Our study enrolled a large sample of healthy Chinese individuals with a wide age range (20–95 years), following the latest guidelines for defining the 99th percentile URL in males and females. Compared with previous criteria, we strengthened the selection criteria by specifically excluding people who were overweight or obesity, or with a dyslipidemia.

This study has also several limitations. First, we did not perform an echocardiogram or magnetic resonance imaging. Although ECG cannot replace echocardiogram or magnetic resonance imaging in the diagnosis of cardiovascular diseases, we thought that ECG combined with NT-proBNP could be sufficient to identify healthy individuals. Second, the implemented LoD originated from the manufacturers' instructions, it was not independently measured. Third, we did not calculate the 99th percentile URL values with different statistical approaches.

Conclusion

This was the first evaluation of VITROS Immunodiagnostic Products hs Troponin I Reagent in an age- and sex-matched Asian population. Our findings confirmed that the 99th percentile URLs could be influenced by age, sex, and the screening criteria to define the healthy population. In the current study, the 99th percentile URLs were significantly higher in ≥55 years old than in <55 years old, especially in females. Establishing the 99th percentile URL for the hs-cTnI-VITROS assay specific might improve clinical decision-making and health outcomes in the Chinese population.

Statement of Ethics

This study complied with the Declaration of Helsinki. This study protocol was reviewed and approved by the Ethics Committee of the First Hospital of Jilin University, approval number (20K021-001). All subjects gave their written informed consent for participation.
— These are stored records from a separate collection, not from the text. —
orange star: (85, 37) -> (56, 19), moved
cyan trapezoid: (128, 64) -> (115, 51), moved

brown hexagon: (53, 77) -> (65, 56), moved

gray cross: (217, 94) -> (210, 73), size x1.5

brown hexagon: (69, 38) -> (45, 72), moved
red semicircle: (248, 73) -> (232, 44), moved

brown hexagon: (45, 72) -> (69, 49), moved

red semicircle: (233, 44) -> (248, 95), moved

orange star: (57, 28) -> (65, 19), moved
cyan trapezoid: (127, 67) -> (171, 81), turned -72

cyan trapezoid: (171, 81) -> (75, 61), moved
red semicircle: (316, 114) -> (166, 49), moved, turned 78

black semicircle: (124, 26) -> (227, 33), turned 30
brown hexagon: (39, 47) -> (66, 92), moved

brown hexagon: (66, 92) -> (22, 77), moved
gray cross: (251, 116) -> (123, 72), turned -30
Conflict of Interest Statement

The authors have no conflicts of interest to declare.

Funding Sources

This work was supported by grants from Jilin Science and Technology Development Program (Grant No. 20190304110YY, 20200404171YY), Scientific and Technological Project of Jilin Provincial Department of Education (Grant No. JJKH20211177KJ), and the First Hospital Translational Funding for Scientific & Technological Achievements (Grant No. CGZHYD202012-005).

Author Contributions

Bing He: formal analysis, investigation, and writing − original draft. Kaijin Wang: formal analysis, review, and editing. Panyang Xu: review and editing. Qi Zhou: project administration and resources. Jiancheng Xu: project administration, resources, and supervision.

Data Availability Statement

All data generated or analyzed during this study are included in this article. Further enquiries can be directed to the corresponding author.